Wednesday marked 100 days until the Paris Olympics gets underway – and also saw a mass eviction at France’s biggest migrant squat. French police were accused of trying to “clean up” Paris ahead of the Olympics which takes place from July 26 to August 11.

Dozens of gun-wielding French cops stormed the makeshift camp at an abandoned bus company headquarters in Vitry-sur-Seine.

The French gendarmes, clad in riot gear, were filmed breaking down doors and escorting migrants out of the building. Many migrants were seen clutching bags, suitcases, or trolleys as they left the site.

Human rights groups slammed the move to make the city more palatable to tourists this summer. The camp had become home to more than 450 migrants, mostly young men but also women and children.

Paul Alauzy of the humanitarian organization Médecins du Monde, said: “The squat was the biggest in France. It doubled in size in one year because of the Olympics. Last year, authorities cleared out migrants from near the Olympic Village, and many displaced people came here.

“There are spaces in shelters near Paris, but clearly they want to move them away from the capital, especially before the Olympics.”

Buses outside the migrant squat waited to take them to either Orleans or Bordeaux. One French official was heard telling a migrant: “You know in France, there isn’t just Paris. Bordeaux is nice, it’s warmer than here.”

Abakar, a 29-year-old from Sudan, said: “I want to stay here.” He did not want to leave Paris because he was enrolled in a logistics course and had been promised a job in a supermarket.

A mother from Sudan, Merci Daniel, voiced fears that she could be separated from her kids who were living in a shelter nearby.

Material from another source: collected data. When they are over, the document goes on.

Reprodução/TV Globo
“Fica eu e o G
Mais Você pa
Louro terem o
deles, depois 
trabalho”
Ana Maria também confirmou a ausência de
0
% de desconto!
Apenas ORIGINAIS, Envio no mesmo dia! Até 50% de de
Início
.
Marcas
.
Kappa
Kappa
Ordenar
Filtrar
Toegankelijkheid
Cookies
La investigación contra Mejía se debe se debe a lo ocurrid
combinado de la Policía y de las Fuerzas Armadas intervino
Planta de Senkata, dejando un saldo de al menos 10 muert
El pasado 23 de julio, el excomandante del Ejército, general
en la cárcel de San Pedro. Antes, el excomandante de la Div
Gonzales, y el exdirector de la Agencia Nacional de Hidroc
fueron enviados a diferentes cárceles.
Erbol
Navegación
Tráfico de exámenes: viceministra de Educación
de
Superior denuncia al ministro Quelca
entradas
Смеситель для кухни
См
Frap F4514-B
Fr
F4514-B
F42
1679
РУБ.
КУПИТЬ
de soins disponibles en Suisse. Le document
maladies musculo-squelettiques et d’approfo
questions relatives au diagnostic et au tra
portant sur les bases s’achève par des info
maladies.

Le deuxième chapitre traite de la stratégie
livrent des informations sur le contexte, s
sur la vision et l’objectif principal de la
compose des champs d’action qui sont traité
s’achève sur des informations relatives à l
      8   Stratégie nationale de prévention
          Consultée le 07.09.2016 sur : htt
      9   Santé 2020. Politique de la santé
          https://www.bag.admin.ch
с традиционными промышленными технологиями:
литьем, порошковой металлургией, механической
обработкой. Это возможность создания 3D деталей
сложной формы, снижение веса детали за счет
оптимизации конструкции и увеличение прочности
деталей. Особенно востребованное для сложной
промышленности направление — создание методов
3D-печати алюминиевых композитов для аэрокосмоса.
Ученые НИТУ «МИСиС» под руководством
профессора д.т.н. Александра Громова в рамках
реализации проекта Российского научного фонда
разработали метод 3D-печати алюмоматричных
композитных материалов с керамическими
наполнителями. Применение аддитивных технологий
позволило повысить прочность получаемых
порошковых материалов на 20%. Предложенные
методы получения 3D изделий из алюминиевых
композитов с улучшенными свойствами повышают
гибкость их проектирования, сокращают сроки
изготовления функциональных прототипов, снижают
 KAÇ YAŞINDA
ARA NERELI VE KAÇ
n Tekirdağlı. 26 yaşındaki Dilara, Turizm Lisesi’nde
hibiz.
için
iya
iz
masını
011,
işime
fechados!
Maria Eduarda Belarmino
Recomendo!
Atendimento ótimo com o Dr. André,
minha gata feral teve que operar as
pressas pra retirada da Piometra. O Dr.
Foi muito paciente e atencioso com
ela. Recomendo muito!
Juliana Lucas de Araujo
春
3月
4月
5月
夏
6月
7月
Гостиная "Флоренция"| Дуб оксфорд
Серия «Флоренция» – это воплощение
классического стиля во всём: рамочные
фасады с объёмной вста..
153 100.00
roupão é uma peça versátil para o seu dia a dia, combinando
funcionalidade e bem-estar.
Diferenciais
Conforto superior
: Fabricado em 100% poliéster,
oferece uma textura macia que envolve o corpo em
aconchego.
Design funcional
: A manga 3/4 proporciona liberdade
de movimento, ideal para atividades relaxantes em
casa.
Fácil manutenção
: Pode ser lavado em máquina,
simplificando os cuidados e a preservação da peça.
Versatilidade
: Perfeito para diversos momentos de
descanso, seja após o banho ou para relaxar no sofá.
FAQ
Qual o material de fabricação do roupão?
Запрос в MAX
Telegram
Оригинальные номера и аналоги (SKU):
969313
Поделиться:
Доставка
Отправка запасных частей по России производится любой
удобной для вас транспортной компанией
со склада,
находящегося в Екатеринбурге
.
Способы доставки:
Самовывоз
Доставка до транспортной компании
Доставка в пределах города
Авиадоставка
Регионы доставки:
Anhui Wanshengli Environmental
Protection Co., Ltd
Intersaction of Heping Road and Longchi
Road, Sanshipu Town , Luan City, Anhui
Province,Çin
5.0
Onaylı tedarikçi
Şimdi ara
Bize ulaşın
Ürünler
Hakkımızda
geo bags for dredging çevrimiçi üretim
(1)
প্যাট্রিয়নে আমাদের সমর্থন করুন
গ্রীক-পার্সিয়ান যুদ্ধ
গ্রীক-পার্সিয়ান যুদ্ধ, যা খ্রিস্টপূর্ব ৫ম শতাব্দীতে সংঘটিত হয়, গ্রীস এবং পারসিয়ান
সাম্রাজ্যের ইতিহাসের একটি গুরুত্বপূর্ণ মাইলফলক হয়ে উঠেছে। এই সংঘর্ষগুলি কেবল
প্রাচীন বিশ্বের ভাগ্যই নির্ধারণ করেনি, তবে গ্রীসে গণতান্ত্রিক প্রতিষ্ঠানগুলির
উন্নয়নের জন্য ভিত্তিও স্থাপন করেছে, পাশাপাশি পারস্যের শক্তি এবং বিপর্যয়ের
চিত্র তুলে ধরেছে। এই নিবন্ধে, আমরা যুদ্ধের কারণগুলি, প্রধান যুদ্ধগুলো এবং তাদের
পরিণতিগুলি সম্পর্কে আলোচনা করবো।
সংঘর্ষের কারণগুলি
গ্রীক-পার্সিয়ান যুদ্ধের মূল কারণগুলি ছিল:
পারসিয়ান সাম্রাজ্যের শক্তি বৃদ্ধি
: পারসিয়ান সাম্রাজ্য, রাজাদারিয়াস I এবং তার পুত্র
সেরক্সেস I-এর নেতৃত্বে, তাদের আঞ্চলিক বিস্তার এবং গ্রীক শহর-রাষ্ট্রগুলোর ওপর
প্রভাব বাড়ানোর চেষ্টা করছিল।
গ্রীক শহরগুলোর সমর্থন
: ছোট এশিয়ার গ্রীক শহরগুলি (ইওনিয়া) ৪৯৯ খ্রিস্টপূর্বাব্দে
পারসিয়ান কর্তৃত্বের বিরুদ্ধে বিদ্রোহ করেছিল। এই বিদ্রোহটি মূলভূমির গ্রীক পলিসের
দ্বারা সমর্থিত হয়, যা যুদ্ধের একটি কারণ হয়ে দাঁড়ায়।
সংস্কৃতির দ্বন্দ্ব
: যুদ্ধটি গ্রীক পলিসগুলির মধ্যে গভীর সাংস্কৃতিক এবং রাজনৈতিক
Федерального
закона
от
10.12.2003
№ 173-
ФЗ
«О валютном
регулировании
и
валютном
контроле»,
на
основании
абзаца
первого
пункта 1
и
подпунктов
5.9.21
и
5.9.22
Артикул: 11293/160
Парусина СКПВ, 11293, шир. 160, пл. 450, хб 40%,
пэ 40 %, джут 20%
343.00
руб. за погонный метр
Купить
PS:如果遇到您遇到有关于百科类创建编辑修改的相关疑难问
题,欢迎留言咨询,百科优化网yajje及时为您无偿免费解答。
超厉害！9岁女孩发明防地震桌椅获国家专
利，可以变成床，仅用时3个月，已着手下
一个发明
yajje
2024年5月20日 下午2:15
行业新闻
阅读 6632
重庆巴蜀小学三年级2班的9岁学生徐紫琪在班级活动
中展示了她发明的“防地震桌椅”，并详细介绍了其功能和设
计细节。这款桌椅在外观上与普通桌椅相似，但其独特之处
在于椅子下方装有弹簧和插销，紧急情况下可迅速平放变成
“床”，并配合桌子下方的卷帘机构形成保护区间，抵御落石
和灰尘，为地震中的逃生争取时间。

The cities where the migrants are bused have also complained about the strategy. People in rural, small-town France have become increasingly angry over the busloads of migrants arriving from the capital.

The mayor of Orleans, Serge Grouard, declared that 500 migrants had arrived in his town over several months.

Mr Grouard said that he was never consulted before the migrants arrived in his town and that the undocumented people were left to fend for themselves after a three-week hotel stay paid for by the French state.

On Monday, French President Emmanuel Macron said this week that the Olympics opening ceremony could be cut back amid fears of an ISIS attack. He said the Games ceremony might be shifted from the River Seine to the national stadium.